Wer sich jedoch einen medienwirksamen Wettlauf zum Bundeskartellamt erhofft, wird dennoch enttäuscht werden. Nach wie vor sollte dieser Schritt wohl durchdacht und gut vorbereitet werden. Wer sich an das Bundeskartellamt wendet, muss sicher sein, dass er tatsächlich ausreichende Beweise vorlegen kann, um den (Teil-)Erlass der Geldbuße zu rechtfertigen. Außerdem gilt es den Rang zu klären, den man voraussichtlich vor dem Bundeskartellamt einnehmen wird.

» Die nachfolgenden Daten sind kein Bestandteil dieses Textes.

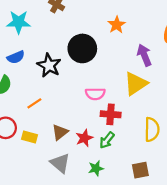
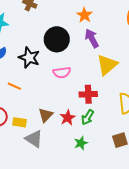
purple arrow: (144, 55) -> (92, 38), moved
pink semicircle: (95, 94) -> (62, 73), moved
orange line: (34, 103) -> (14, 86), moved, turned 64
gray triangle: (60, 163) -> (34, 139), moved

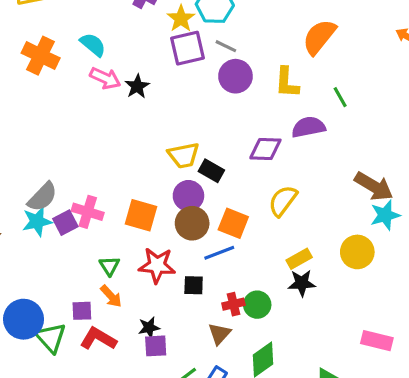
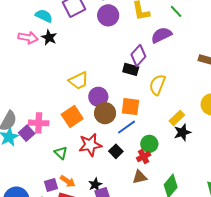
cyan semicircle: (93, 45) -> (44, 16), moved
purple diamond: (265, 149) -> (138, 55), turned -35
yellow trapezoid: (184, 155) -> (79, 81), moved
black rectangle: (211, 171) -> (131, 69), moved
orange square: (141, 215) -> (72, 116), turned -35
black square: (194, 285) -> (116, 151), turned -32
orange arrow: (111, 296) -> (68, 181), moved
green circle: (257, 305) -> (149, 144), moved
brown triangle: (219, 334) -> (140, 177), turned 49

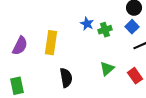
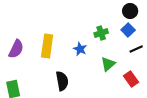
blue star: (87, 24) -> (80, 49), moved
green triangle: (107, 69) -> (108, 64), moved

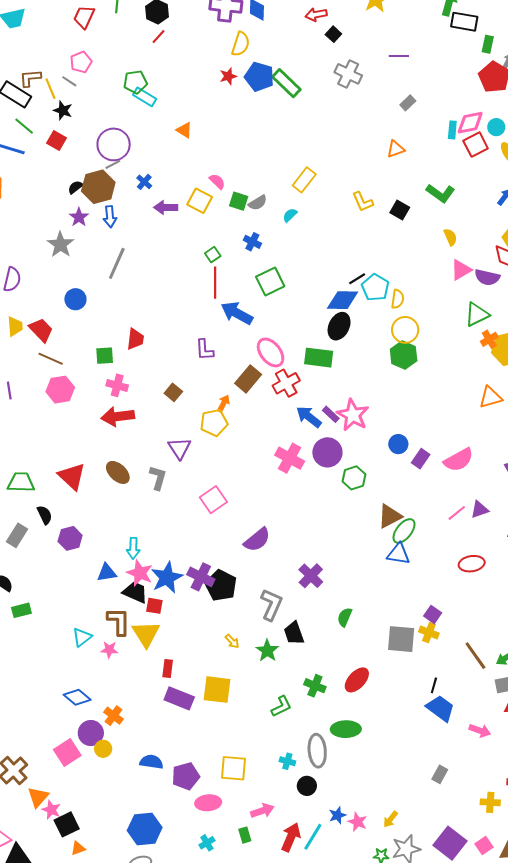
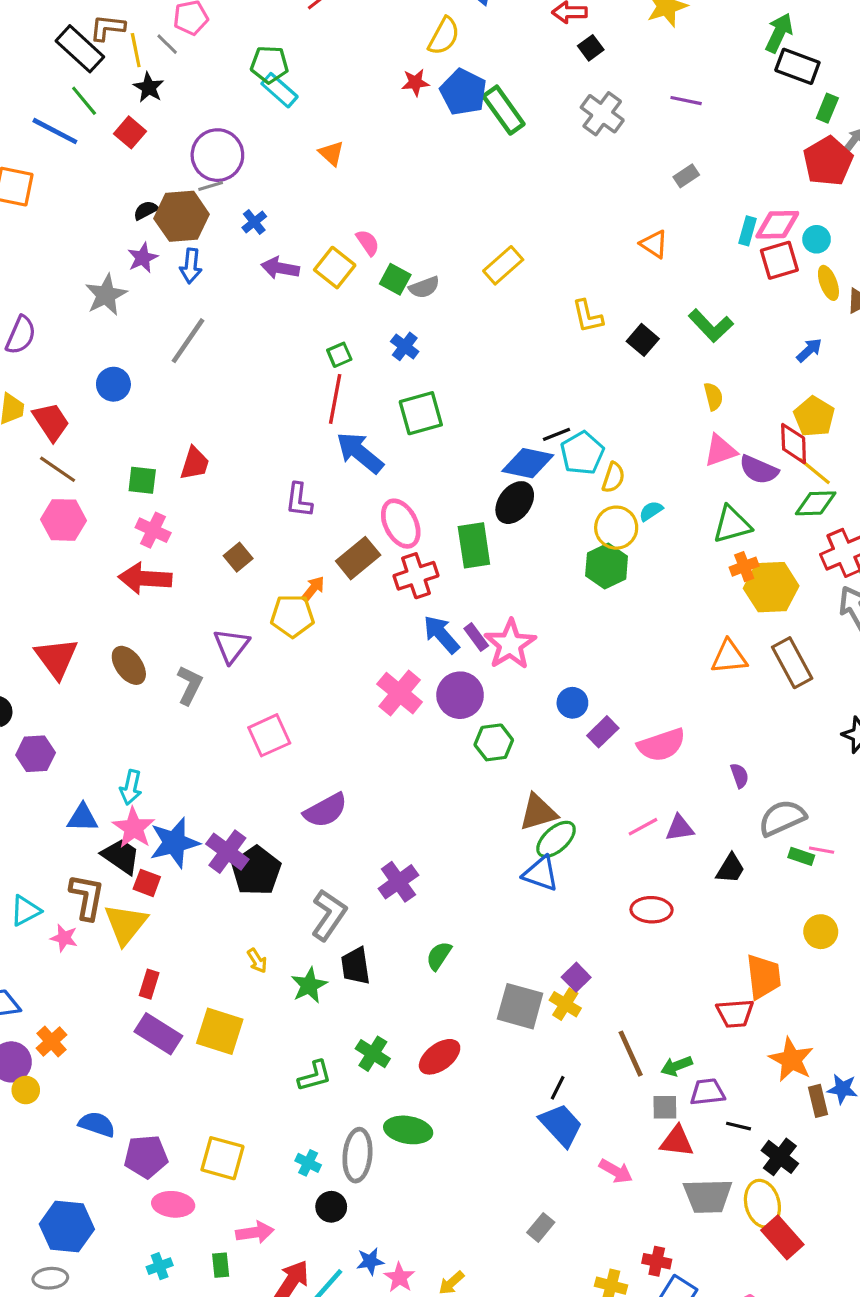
orange triangle: (396, 149) -> (654, 244), turned 42
cyan semicircle: (290, 215) -> (651, 511), moved
green rectangle: (319, 358) -> (474, 545), turned 64

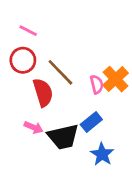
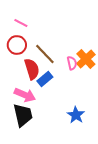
blue rectangle: (91, 122) -> (45, 79), moved
pink arrow: (34, 127) -> (25, 95), size x1.5
black trapezoid: (63, 137) -> (23, 115), moved, turned -90

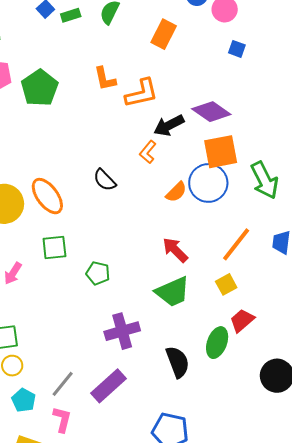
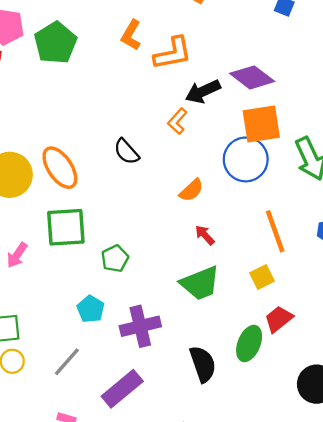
orange L-shape: (105, 79) -> (131, 35), turned 40
orange semicircle: (176, 192) -> (191, 190), moved
orange line: (236, 244) -> (275, 231), turned -60
green square: (54, 248) -> (66, 227), size x1.4
red arrow: (175, 250) -> (205, 235), size x0.7
green pentagon: (98, 273) -> (115, 259), turned 30
gray line: (63, 384) -> (67, 362), moved
cyan pentagon: (24, 400) -> (91, 309), moved

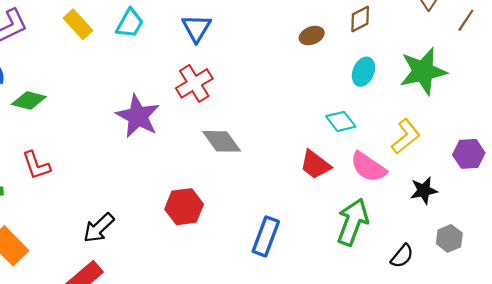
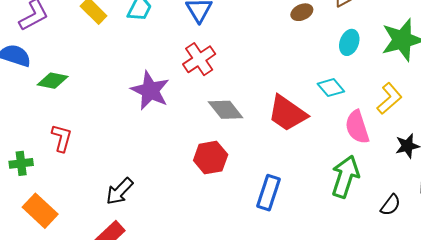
red L-shape: (36, 165) -> (62, 138), turned -144
red trapezoid: (315, 165) -> (287, 113), moved, size x1.4
pink semicircle: (368, 167) -> (357, 127), turned 40
red hexagon: (184, 207) -> (211, 158), moved

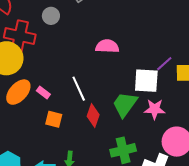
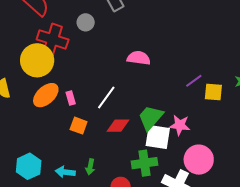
white square: (146, 81) -> (158, 137), moved
white line: (79, 89) -> (106, 97), turned 55
pink rectangle: (43, 93) -> (71, 98), turned 32
red diamond: (93, 116) -> (118, 126), turned 65

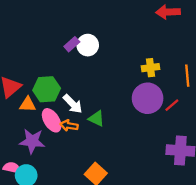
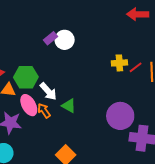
purple circle: (148, 98) -> (120, 116), moved
red line: (172, 105) -> (136, 67), moved
orange arrow: (69, 126) -> (44, 111), turned 42

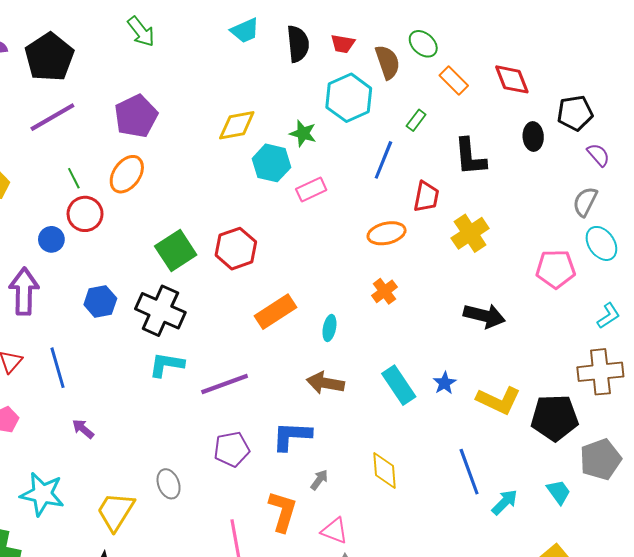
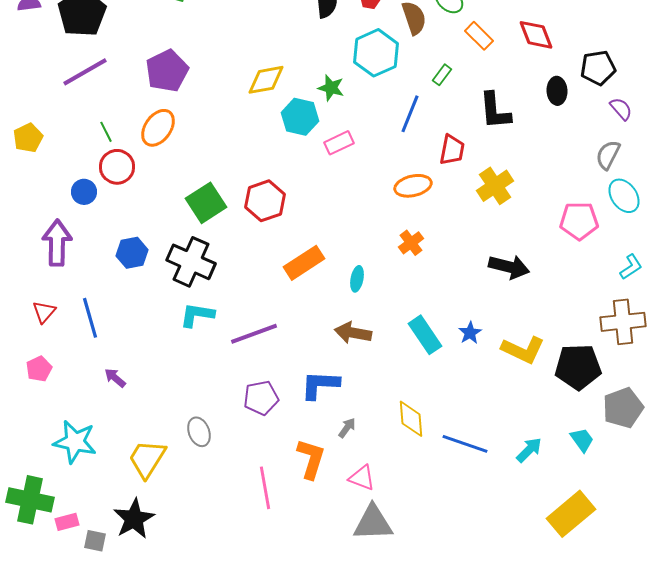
blue line: (469, 472) -> (465, 444), moved, turned -51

Jeder, der mit einer Selbstanzeige liebäugelt, sollte außerdem wissen, dass ihn zivilrechtliche Klagen durch die Geschädigten des Kartells ereilen können. Die GWB-Reform hat nämlich auch die Voraussetzungen für private Schadensersatzklagen deutlich verbessert. Das gilt vor allem dann, wenn bereits eine Behörde den Verstoß festgestellt hat. Die Kronzeugenregelung hat hier ausdrücklich keinen Einfluss. Es bleibt spannend, wie die Unternehmen diese Zwickmühle am Ende lösen. Bislang liegen noch keine Zahlen vor, die einen Erfolg der neuen Bonusregelung belegen könnten. Es ist jedoch davon auszugehen, dass die Erhöhung des Strafrahmens für Kartellabsprachen in Verbindung mit der Sicherheit, als erstes kooperierendes Unternehmen einen vollständigen Erlass der Geldbuße erlangen zu können, für eine zunehmende Destabilisierung konspirativer Kartelle sorgen dürfte. Die Aussichten für das Bundeskartellamt sind gut, zukünftig vermehrt Hardcore-Kartelle mit der Hilfe kooperierender Unternehmen aufdecken zu können. Demgegenüber ist die Bedrohung durch Privatklagen für die Unternehmen aufgrund der fehlenden Erfahrung noch zu wenig einschätzbar, um die Entscheidung der Unternehmen aktuell zu beeinflussen. Dies könnte sich jedoch ändern, wenn die Geschädigten der Kartelle vor Gericht zunehmend erfolgreich sind.

Unter dem Strich bleibt festzuhalten, dass das Risiko, das mit der Fortführung einer kartellrechtswidrigen Vereinbarung verbunden ist, seit dem letzten Jahr deutlich zugenommen hat. Wer darauf setzt, mit einem blauen Auge davonzukommen, muss in den sauren Apfel beißen und die mit einer Selbstanzeige eventuell einhergehenden Folgeklagen in Kauf nehmen. Er muss aber schnell handeln – zu langes Zögern kann am Ende doppelt teuer werden.

F. A. IMMENGA / C. SCHWEDLER

Prof. Dr. Frank A. Immenga, LL.M., Rechtsanwalt, Attorney at Law (N.Y.), und Christian Schwedler, Dipl. Wirtschaftsjurist, sind tätig für die Sozietät Bird & Bird, Frankfurt a.M.